Dat ik aarzelde, dat ik twijfelde, dat ik wikte en woog: wie ben ik en wat doe ik hier? En waarom schrijven wat ik schrijf?

Dat weet u ook nog.

Dat ik mij aan het heroriënteren was, moet ik zeggen. Want het piekeren en peinzen, het wachten en weifelen is voorbij. Want: eureka.

Door de drie mannen.

En hun plan. Hun plan om de Nederlandse literatuur te redden. Misschien wel van de ondergang. Want, zo legden ze uit, onze literatuur loopt op haar laatste benen. Niet iedereen ziet het — sterker nog: iedereen kijkt er overheen. Denkt dat er niets aan de hand is. Want alles gaat toch goed?

Ja ja, alles gaat goed. In het buitenland groeit de waardering voor Nederlandse auteurs. De oplagen worden hoger en hoger. Prijzen, beurzen en subsidies.

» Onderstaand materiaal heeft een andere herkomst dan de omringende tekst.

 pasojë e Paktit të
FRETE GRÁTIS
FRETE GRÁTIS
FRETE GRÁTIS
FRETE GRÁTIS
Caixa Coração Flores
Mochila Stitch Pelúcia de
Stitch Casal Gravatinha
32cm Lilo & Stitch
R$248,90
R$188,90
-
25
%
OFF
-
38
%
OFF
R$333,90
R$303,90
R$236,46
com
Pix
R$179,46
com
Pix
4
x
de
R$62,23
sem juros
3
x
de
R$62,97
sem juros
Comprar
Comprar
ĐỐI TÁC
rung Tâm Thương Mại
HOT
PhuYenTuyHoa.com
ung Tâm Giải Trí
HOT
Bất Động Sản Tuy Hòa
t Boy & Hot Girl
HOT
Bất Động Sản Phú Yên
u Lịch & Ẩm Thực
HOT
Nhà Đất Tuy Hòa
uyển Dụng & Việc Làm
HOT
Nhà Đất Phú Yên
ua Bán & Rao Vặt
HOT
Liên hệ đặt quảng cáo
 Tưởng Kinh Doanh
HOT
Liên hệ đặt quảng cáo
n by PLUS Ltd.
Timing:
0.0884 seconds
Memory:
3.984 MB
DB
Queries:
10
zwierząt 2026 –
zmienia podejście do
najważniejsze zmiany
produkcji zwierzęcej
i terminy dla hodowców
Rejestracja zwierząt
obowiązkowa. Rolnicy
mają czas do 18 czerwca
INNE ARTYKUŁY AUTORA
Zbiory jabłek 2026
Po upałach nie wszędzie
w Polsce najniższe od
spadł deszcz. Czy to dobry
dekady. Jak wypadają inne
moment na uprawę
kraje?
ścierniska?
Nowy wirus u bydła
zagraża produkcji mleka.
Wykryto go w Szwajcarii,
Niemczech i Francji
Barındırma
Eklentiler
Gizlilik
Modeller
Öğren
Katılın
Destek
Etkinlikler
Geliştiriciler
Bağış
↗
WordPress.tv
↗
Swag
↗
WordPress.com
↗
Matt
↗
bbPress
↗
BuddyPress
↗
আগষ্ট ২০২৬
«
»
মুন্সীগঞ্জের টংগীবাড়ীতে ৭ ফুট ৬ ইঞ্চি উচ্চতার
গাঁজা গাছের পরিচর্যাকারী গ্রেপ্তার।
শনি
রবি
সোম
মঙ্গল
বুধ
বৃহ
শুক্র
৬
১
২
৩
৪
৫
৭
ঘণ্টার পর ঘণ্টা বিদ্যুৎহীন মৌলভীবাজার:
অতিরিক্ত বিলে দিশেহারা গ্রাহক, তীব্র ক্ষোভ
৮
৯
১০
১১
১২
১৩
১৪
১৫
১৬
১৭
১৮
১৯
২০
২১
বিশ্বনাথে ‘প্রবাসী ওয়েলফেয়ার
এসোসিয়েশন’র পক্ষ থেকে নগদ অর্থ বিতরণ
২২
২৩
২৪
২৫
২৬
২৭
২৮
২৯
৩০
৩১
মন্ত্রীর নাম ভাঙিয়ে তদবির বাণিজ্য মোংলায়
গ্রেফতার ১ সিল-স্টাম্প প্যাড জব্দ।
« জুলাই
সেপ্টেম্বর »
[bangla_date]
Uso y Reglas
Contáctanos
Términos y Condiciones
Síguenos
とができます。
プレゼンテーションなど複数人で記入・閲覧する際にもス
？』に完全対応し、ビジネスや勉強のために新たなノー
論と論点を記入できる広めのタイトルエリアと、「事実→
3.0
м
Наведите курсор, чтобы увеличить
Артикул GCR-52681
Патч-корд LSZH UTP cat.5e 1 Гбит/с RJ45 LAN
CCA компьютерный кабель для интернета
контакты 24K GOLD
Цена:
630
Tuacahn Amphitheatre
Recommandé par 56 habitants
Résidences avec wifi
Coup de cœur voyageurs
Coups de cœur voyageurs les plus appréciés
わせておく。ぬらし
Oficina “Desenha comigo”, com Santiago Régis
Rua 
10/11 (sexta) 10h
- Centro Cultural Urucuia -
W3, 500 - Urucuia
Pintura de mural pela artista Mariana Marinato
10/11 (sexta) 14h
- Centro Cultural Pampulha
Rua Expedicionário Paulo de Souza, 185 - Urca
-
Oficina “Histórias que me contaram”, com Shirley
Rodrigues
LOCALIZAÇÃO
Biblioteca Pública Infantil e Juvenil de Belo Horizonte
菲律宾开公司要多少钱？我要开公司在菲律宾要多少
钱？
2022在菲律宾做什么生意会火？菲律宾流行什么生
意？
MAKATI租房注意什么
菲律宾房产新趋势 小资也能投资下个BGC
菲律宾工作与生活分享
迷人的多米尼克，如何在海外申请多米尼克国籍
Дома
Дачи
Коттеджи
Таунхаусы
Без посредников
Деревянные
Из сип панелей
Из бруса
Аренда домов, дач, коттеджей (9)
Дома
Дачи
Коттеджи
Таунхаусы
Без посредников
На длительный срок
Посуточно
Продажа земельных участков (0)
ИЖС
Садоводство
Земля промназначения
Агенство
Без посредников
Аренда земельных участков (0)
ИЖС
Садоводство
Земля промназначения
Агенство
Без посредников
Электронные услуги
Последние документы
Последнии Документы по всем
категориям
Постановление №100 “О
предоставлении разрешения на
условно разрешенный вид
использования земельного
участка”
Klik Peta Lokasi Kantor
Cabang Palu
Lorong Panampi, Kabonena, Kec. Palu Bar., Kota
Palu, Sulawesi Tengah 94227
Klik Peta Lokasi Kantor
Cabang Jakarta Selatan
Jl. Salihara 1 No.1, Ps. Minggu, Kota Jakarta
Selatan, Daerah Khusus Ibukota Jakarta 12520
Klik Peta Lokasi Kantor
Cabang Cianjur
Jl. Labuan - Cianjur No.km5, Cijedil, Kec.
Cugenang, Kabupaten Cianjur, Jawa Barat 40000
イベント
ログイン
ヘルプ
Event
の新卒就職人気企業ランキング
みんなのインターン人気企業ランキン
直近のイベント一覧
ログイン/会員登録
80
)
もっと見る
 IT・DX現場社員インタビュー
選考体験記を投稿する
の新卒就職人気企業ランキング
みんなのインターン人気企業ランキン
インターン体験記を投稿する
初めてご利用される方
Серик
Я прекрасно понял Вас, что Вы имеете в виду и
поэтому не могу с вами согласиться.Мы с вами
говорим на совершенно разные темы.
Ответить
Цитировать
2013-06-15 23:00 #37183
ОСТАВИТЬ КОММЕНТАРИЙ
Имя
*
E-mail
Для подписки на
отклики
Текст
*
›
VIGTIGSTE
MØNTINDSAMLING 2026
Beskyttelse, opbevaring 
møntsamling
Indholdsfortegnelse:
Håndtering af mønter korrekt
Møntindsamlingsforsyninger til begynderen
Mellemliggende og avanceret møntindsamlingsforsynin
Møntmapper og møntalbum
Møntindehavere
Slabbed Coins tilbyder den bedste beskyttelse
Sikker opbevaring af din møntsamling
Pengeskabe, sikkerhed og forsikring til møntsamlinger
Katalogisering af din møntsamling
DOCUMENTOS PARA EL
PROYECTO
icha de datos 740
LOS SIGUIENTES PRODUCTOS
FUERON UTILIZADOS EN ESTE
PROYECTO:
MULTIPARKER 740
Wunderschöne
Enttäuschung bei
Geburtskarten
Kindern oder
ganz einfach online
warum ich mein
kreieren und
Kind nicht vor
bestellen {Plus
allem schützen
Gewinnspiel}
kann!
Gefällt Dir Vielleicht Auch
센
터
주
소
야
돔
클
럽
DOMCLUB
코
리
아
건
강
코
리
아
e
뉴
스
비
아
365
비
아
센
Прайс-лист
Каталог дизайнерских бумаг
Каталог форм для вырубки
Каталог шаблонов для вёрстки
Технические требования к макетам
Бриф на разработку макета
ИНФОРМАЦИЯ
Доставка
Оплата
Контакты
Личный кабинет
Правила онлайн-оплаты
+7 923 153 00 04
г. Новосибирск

Sponsors hebben de letteren ontdekt: binnenkort de eerste roman met het Rabobank-logo op het omslag.

Niets te klagen.

Een heleboel te klagen, zeiden de mannen. Kijk maar eens goed.

Als je goed kijkt naar de Nederlandse literatuur, zie je dat we er helemaal niet zo goed voor staan. De vaderlandse letteren hebben een loodzwaar en tegelijk dodelijk saai karakter. Ik zal het uitleggen.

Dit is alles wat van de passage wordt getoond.